Output the lines of the records from the one containing "Commodemandje Jungle Dieren Taupe" through the last, both ends included. Leave pictures out.

━━━ RECORDS TO PROCESS ━━━

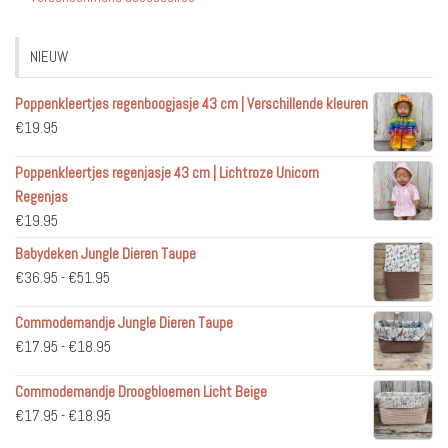
NIEUW
Poppenkleertjes regenboogjasje 43 cm | Verschillende kleuren
€
19.95
Poppenkleertjes regenjasje 43 cm | Lichtroze Unicorn
Regenjas
€
19.95
Babydeken Jungle Dieren Taupe
Prijsklasse:
€
36.95
-
€
51.95
€36.95
Commodemandje Jungle Dieren Taupe
tot
Prijsklasse:
€
17.95
-
€
18.95
€51.95
€17.95
Commodemandje Droogbloemen Licht Beige
tot
Prijsklasse:
€
17.95
-
€
18.95
€18.95
€17.95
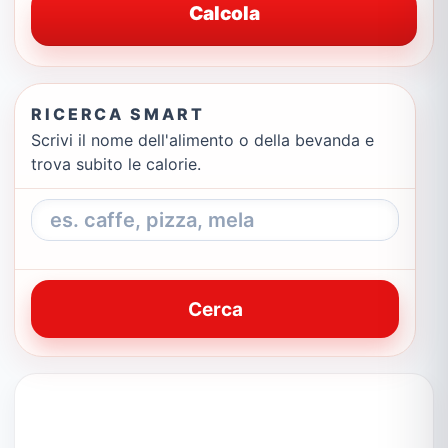
Calcola
RICERCA SMART
Scrivi il nome dell'alimento o della bevanda e
trova subito le calorie.
Cerca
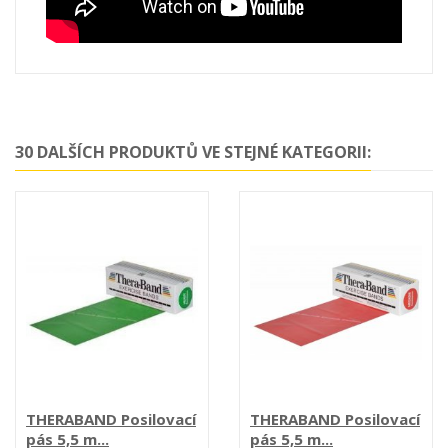
30 DALŠÍCH PRODUKTŮ VE STEJNÉ KATEGORII:
THERABAND Posilovací
THERABAND Posilovací
pás 5,5 m...
pás 5,5 m...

━━━

#### ANSWER AREA:
Commodemandje Jungle Dieren Taupe
tot
Prijsklasse:
€
17.95
-
€
18.95
€51.95
€17.95
Commodemandje Droogbloemen Licht Beige
tot
Prijsklasse:
€
17.95
-
€
18.95
€18.95
€17.95
Calcola
RICERCA SMART
Scrivi il nome dell'alimento o della bevanda e
trova subito le calorie.
Cerca
30 DALŠÍCH PRODUKTŮ VE STEJNÉ KATEGORII:
THERABAND Posilovací
THERABAND Posilovací
pás 5,5 m...
pás 5,5 m...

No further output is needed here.